### EXERCISE INPUTS
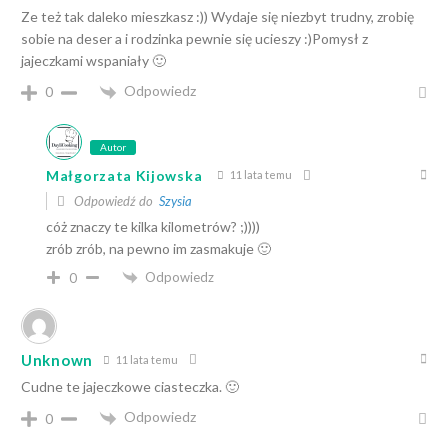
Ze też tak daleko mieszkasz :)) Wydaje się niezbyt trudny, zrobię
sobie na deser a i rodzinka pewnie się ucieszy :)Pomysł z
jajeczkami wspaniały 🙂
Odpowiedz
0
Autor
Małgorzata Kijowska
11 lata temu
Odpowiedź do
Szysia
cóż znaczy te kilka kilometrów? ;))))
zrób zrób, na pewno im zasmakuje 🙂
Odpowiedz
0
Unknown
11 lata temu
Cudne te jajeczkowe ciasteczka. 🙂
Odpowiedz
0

* * *

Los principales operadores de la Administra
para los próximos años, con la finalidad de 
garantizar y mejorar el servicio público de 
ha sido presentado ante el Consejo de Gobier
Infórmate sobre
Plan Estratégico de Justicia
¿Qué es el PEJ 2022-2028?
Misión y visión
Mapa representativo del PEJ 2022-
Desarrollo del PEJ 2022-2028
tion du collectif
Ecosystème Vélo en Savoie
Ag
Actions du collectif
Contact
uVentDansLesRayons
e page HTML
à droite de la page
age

### TASK GOAL
Count the lines in the listing above that include the word "collectif", and respond with that number alone.

### ANSWER SECTION
2